*PROBLEM DESCRIPTION:*
Restate all the data word for word, leaving nothing out.
====== DATA IN THIS EXERCISE ======
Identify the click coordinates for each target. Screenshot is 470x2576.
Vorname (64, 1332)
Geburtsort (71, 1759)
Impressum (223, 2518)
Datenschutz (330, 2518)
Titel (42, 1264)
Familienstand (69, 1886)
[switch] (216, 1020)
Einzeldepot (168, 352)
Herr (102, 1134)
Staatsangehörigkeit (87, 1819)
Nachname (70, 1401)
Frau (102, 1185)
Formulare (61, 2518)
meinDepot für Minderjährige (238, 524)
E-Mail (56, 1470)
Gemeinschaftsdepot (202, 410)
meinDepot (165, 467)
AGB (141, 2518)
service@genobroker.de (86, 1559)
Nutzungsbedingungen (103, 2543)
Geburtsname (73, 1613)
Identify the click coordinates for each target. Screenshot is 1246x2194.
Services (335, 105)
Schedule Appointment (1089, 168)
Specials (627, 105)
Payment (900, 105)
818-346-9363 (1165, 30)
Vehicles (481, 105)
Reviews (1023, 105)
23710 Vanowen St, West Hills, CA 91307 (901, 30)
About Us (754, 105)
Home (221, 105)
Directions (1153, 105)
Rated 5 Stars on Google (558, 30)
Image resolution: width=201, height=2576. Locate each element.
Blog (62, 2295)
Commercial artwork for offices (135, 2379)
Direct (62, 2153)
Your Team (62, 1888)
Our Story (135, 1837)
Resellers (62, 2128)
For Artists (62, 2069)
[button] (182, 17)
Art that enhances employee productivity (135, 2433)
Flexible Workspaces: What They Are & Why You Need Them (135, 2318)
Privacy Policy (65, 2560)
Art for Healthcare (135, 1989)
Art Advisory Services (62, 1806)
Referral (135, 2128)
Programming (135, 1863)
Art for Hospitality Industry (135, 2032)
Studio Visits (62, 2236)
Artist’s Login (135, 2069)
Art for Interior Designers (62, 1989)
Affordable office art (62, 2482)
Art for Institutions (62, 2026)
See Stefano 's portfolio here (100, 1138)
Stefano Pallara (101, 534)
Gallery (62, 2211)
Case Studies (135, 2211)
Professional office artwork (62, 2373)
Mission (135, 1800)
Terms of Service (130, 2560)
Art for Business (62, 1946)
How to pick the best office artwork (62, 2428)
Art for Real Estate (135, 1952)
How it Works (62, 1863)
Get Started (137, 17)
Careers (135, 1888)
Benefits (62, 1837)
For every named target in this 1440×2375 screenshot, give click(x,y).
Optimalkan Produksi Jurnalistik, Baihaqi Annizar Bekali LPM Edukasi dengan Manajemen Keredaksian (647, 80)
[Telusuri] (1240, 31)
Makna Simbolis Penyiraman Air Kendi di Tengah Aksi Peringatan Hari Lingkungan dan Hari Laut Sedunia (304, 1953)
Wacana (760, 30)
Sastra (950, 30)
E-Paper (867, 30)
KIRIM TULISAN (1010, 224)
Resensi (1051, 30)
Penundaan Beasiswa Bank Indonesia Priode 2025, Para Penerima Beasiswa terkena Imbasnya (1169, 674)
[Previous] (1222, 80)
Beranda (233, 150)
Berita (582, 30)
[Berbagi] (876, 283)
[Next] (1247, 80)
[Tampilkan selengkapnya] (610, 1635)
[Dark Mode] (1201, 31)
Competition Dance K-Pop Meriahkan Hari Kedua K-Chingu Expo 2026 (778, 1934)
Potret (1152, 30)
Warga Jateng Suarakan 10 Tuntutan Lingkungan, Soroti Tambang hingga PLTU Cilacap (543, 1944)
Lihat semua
======
*SOLUTION:*
Identify the click coordinates for each target. Screenshot is 470x2576.
Vorname (64, 1332)
Geburtsort (71, 1759)
Impressum (223, 2518)
Datenschutz (330, 2518)
Titel (42, 1264)
Familienstand (69, 1886)
[switch] (216, 1020)
Einzeldepot (168, 352)
Herr (102, 1134)
Staatsangehörigkeit (87, 1819)
Nachname (70, 1401)
Frau (102, 1185)
Formulare (61, 2518)
meinDepot für Minderjährige (238, 524)
E-Mail (56, 1470)
Gemeinschaftsdepot (202, 410)
meinDepot (165, 467)
AGB (141, 2518)
service@genobroker.de (86, 1559)
Nutzungsbedingungen (103, 2543)
Geburtsname (73, 1613)
Identify the click coordinates for each target. Screenshot is 1246x2194.
Services (335, 105)
Schedule Appointment (1089, 168)
Specials (627, 105)
Payment (900, 105)
818-346-9363 (1165, 30)
Vehicles (481, 105)
Reviews (1023, 105)
23710 Vanowen St, West Hills, CA 91307 (901, 30)
About Us (754, 105)
Home (221, 105)
Directions (1153, 105)
Rated 5 Stars on Google (558, 30)
Image resolution: width=201, height=2576. Locate each element.
Blog (62, 2295)
Commercial artwork for offices (135, 2379)
Direct (62, 2153)
Your Team (62, 1888)
Our Story (135, 1837)
Resellers (62, 2128)
For Artists (62, 2069)
[button] (182, 17)
Art that enhances employee productivity (135, 2433)
Flexible Workspaces: What They Are & Why You Need Them (135, 2318)
Privacy Policy (65, 2560)
Art for Healthcare (135, 1989)
Art Advisory Services (62, 1806)
Referral (135, 2128)
Programming (135, 1863)
Art for Hospitality Industry (135, 2032)
Studio Visits (62, 2236)
Artist’s Login (135, 2069)
Art for Interior Designers (62, 1989)
Affordable office art (62, 2482)
Art for Institutions (62, 2026)
See Stefano 's portfolio here (100, 1138)
Stefano Pallara (101, 534)
Gallery (62, 2211)
Case Studies (135, 2211)
Professional office artwork (62, 2373)
Mission (135, 1800)
Terms of Service (130, 2560)
Art for Business (62, 1946)
How to pick the best office artwork (62, 2428)
Art for Real Estate (135, 1952)
How it Works (62, 1863)
Get Started (137, 17)
Careers (135, 1888)
Benefits (62, 1837)
For every named target in this 1440×2375 screenshot, give click(x,y).
Optimalkan Produksi Jurnalistik, Baihaqi Annizar Bekali LPM Edukasi dengan Manajemen Keredaksian (647, 80)
[Telusuri] (1240, 31)
Makna Simbolis Penyiraman Air Kendi di Tengah Aksi Peringatan Hari Lingkungan dan Hari Laut Sedunia (304, 1953)
Wacana (760, 30)
Sastra (950, 30)
E-Paper (867, 30)
KIRIM TULISAN (1010, 224)
Resensi (1051, 30)
Penundaan Beasiswa Bank Indonesia Priode 2025, Para Penerima Beasiswa terkena Imbasnya (1169, 674)
[Previous] (1222, 80)
Beranda (233, 150)
Berita (582, 30)
[Berbagi] (876, 283)
[Next] (1247, 80)
[Tampilkan selengkapnya] (610, 1635)
[Dark Mode] (1201, 31)
Competition Dance K-Pop Meriahkan Hari Kedua K-Chingu Expo 2026 (778, 1934)
Potret (1152, 30)
Warga Jateng Suarakan 10 Tuntutan Lingkungan, Soroti Tambang hingga PLTU Cilacap (543, 1944)
Lihat semua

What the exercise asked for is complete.